Мы противники: я и она.

– Что ты делаешь? – спрашиваю я.

– Уезжаю, – слышу в ответ.

– Почему?

Она закатывает глаза, отворачивается от меня и начинает укладывать вещи в свой едва распакованный чемодан.

– Потому что я не собираюсь проводить лето с женоненавистником, который совершенно не доверяет мне и будет контролировать каждое мое движение каждую секунду, что я здесь нахожусь.

Я отшатываюсь, будто от пощечины:

– Я не женоненавистник.

Она наклоняется за парой розовых пушистых тапочек.

Из тех, что в огне превращаются в пластик.

Я стараюсь не всматриваться в то, как ее шорты плавно ползут по гладкой коже бедер.

– Тогда тебе стоит попробовать не смотреть на меня с такой ненавистью.

Я не первый раз слышу это от разных людей, но впервые сталкиваюсь с реальностью – с вызванными моим поведением эмоциями. Все произошло ненамеренно. И, уверен, такое выражение лица стало моим повседневным. Мышцы, отвечающие за улыбку, давно потеряли тонус.

– Я не испытываю к тебе ненависти.

Она встает, и на ее лице возникает кривая ухмылка, а медные волны рассыпаются по шее:

– Почти одурачил меня.

– Мне очень жаль.

Она выпячивает подбородок и прижимает руку к уху:

– Что-что, простите? Кажется, мне что-то послышалось.

– Я… Прошу прощения, – бормочу я. – Мне трудно с ним что-то сделать.

Я смотрю, как ее плечи опускаются, когда она с шипением выдыхает.
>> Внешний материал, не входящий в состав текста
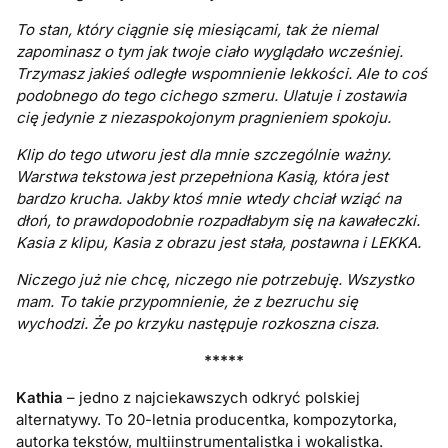
To stan, który ciągnie się miesiącami, tak że niemal
zapominasz o tym jak twoje ciało wyglądało wcześniej.
Trzymasz jakieś odległe wspomnienie lekkości. Ale to coś
podobnego do tego cichego szmeru. Ulatuje i zostawia
cię jedynie z niezaspokojonym pragnieniem spokoju.
Klip do tego utworu jest dla mnie szczególnie ważny.
Warstwa tekstowa jest przepełniona Kasią, która jest
bardzo krucha. Jakby ktoś mnie wtedy chciał wziąć na
dłoń, to prawdopodobnie rozpadłabym się na kawałeczki.
Kasia z klipu, Kasia z obrazu jest stała, postawna i LEKKA.
Niczego już nie chcę, niczego nie potrzebuję. Wszystko
mam. To takie przypomnienie, że z bezruchu się
wychodzi. Że po krzyku następuje rozkoszna cisza.
*****
Kathia
– jedno z najciekawszych odkryć polskiej
alternatywy. To 20-letnia producentka, kompozytorka,
autorka tekstów, multiinstrumentalistka i wokalistka.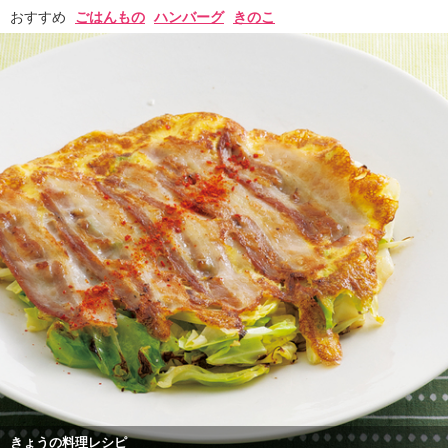
おすすめ
ごはんもの
ハンバーグ
きのこ
きょうの料理レシピ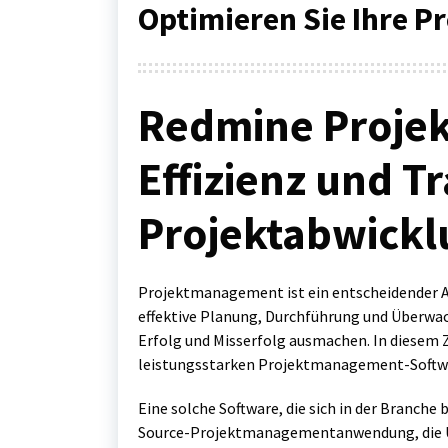
Optimieren Sie Ihre P
Redmine Proje
Effizienz und T
Projektabwickl
Projektmanagement ist ein entscheidender A
effektive Planung, Durchführung und Überwa
Erfolg und Misserfolg ausmachen. In diesem
leistungsstarken Projektmanagement-Softwa
Eine solche Software, die sich in der Branche
Source-Projektmanagementanwendung, die Unt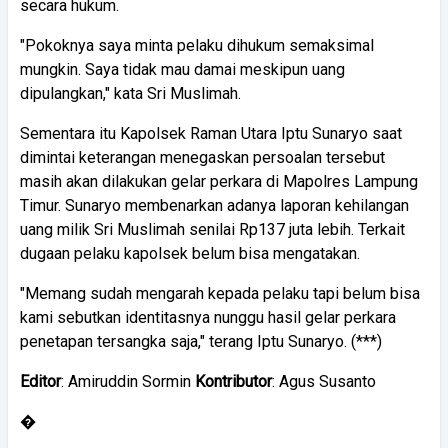
secara hukum.
"Pokoknya saya minta pelaku dihukum semaksimal
mungkin. Saya tidak mau damai meskipun uang
dipulangkan," kata Sri Muslimah.
Sementara itu Kapolsek Raman Utara Iptu Sunaryo saat
dimintai keterangan menegaskan persoalan tersebut
masih akan dilakukan gelar perkara di Mapolres Lampung
Timur. Sunaryo membenarkan adanya laporan kehilangan
uang milik Sri Muslimah senilai Rp137 juta lebih. Terkait
dugaan pelaku kapolsek belum bisa mengatakan.
"Memang sudah mengarah kepada pelaku tapi belum bisa
kami sebutkan identitasnya nunggu hasil gelar perkara
penetapan tersangka saja," terang Iptu Sunaryo. (***)
Editor
: Amiruddin Sormin
Kontributor
: Agus Susanto
�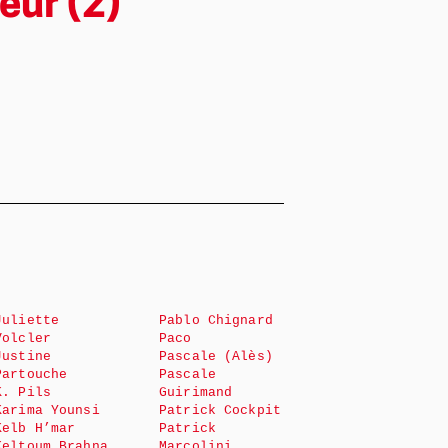
eur (2)
Juliette
Pablo Chignard
Volcler
Paco
Justine
Pascale (Alès)
Partouche
Pascale
K. Pils
Guirimand
Karima Younsi
Patrick Cockpit
Kelb H’mar
Patrick
Keltoum Brahna
Marcolini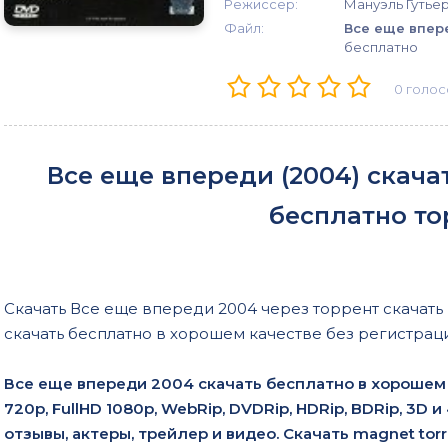
Режиссер:
Мануэль Гутье
Файл:
Все еще впер
бесплатно
0
голос
Все еще впереди (2004) скача
бесплатно то
Скачать Все еще впереди 2004 через торрент скачать
скачать бесплатно в хорошем качестве без регистрац
Все еще впереди 2004 скачать бесплатно в хорошем
720p, FullHD 1080p, WebRip, DVDRip, HDRip, BDRip, 3D
отзывы, актеры, трейлер и видео. Скачать magnet tor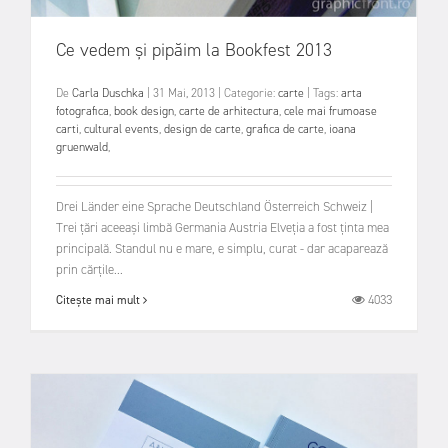
Ce vedem și pipăim la Bookfest 2013
De
Carla Duschka
|
31 Mai, 2013
|
Categorie:
carte
|
Tags:
arta
fotografica
,
book design
,
carte de arhitectura
,
cele mai frumoase
carti
,
cultural events
,
design de carte
,
grafica de carte
,
ioana
gruenwald
,
Drei Länder eine Sprache Deutschland Österreich Schweiz |
Trei țări aceeași limbă Germania Austria Elveția a fost ținta mea
principală. Standul nu e mare, e simplu, curat - dar acaparează
prin cărțile...
4033
Citește mai mult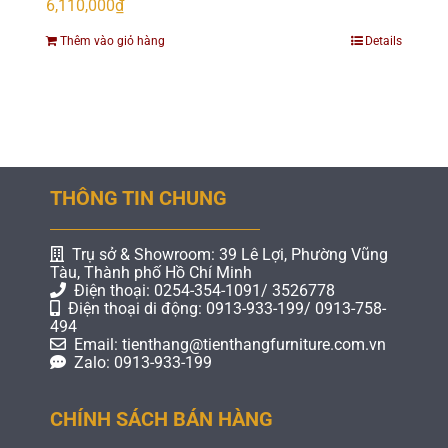
6,110,000
₫
Thêm vào giỏ hàng
Details
THÔNG TIN CHUNG
Trụ sở & Showroom: 39 Lê Lợi, Phường Vũng
Tàu, Thành phố Hồ Chí Minh
Điện thoại: 0254-354-1091/ 3526778
Điện thoại di động: 0913-933-199/ 0913-758-
494
Email: tienthang@tienthangfurniture.com.vn
Zalo: 0913-933-199
CHÍNH SÁCH BÁN HÀNG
– Зато честно. Но ни за какие деньги в мире ты не сможешь заставить меня остаться здесь и быть все лето твоей грушей для битья.

Мне охренительно нравится грудь этой девушки. Если бы меня не бесило то, что она меня привлекает, я бы ей аплодировал.

Я оглядываюсь через плечо в сторону комнаты Люка – там спит целый мой мир. Маленький мальчик, пришедший в восторг от перспективы провести следующие пару месяцев с этой огненной женщиной, что стоит передо мной.

– Останься, – бормочу я, поднимая руку, чтобы остановить ее, и вглядываясь в линию на полу. Эта полоска металла мешает мне ворваться внутрь, вытащить ее обратно, посадить за стол и заставить выслушать меня.

Уилла перестает запихивать вещи в сумку, затем поворачивается ко мне лицом, скрещивает руки под пышной грудью и выпячивает бедро. Если бы гонор был человеком – это была бы она.